Siena poll finds Gibson leading Murphy by 9 points
The Siena Research Institute poll in New York’s 20th Congressional race, released today, found that Republican Chris Gibson has a nine-point lead over incumbent Democrat Scott Murphy.
The poll found that Murphy received the support of 42 percent of those surveyed and Gibson garnered 51 percent of those surveyed, with one percent not voting and six percent still up for grabs.
The two major parties broke almost evenly in support of their party’s candidate, but Gibson’s edge comes from independent voters who support him over Murphy, 49 percent to 42 percent.

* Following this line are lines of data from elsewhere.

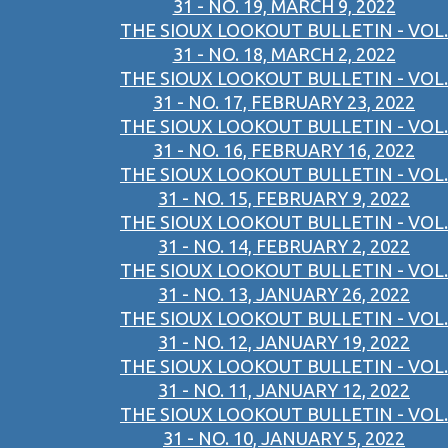
31 - NO. 19, MARCH 9, 2022
THE SIOUX LOOKOUT BULLETIN - VOL.
31 - NO. 18, MARCH 2, 2022
THE SIOUX LOOKOUT BULLETIN - VOL.
31 - NO. 17, FEBRUARY 23, 2022
THE SIOUX LOOKOUT BULLETIN - VOL.
31 - NO. 16, FEBRUARY 16, 2022
THE SIOUX LOOKOUT BULLETIN - VOL.
31 - NO. 15, FEBRUARY 9, 2022
THE SIOUX LOOKOUT BULLETIN - VOL.
31 - NO. 14, FEBRUARY 2, 2022
THE SIOUX LOOKOUT BULLETIN - VOL.
31 - NO. 13, JANUARY 26, 2022
THE SIOUX LOOKOUT BULLETIN - VOL.
31 - NO. 12, JANUARY 19, 2022
THE SIOUX LOOKOUT BULLETIN - VOL.
31 - NO. 11, JANUARY 12, 2022
THE SIOUX LOOKOUT BULLETIN - VOL.
31 - NO. 10, JANUARY 5, 2022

Voters surveyed were split on Murphy, with 45 percent perceiving him favorably and 45 percent having a negative view of him. While Gibson matched Murphy’s positive rating, his negative rating was 15 points lower and 24 percent surveyed had no opinion on Gibson.
These figures, along with the 52 percent of district voters who prefer “someone else” to Murphy, may lend credence to the idea that Gibson is benefiting from an “anyone else” mentality that has swept the country.
This mentality may also be reflected in the finding that 66 percent of voters surveyed feel like the country is on the wrong track.
On Monday, former President Bill Clinton is scheduled to visit the district in support of Murphy’s candidacy. It is unclear what kind of boost this will provide, but it is possible that he would generate more support than President Barack Obama, who is perceived negatively by 56 percent of district voters.
This poll reflects a sharp reversal in the campaign, with Murphy leading in almost all earlier polls.
The day before the release of this poll, respected election forecaster Nate Silver, of the FiveThirtyEight blog on The New York Times website, predicted that Murphy would win the seat by a margin of less than 2 percent. It will be interesting to see what his next model projects after today’s findings.
The impact of the tea party on the race is downplayed in this poll, with an equal number of district voters supporting it as opposing it.
Ultimately, though, the race will come down to turnout, with Gibson’s lead in this poll relying on a voter breakdown of 41 percent Republican, 27 percent Democratic and 29 percent independent. If the demographics shift, Murphy has a chance.
The poll surveyed 676 voters from Oct. 23 to 25, with a margin of error just below 4 percent.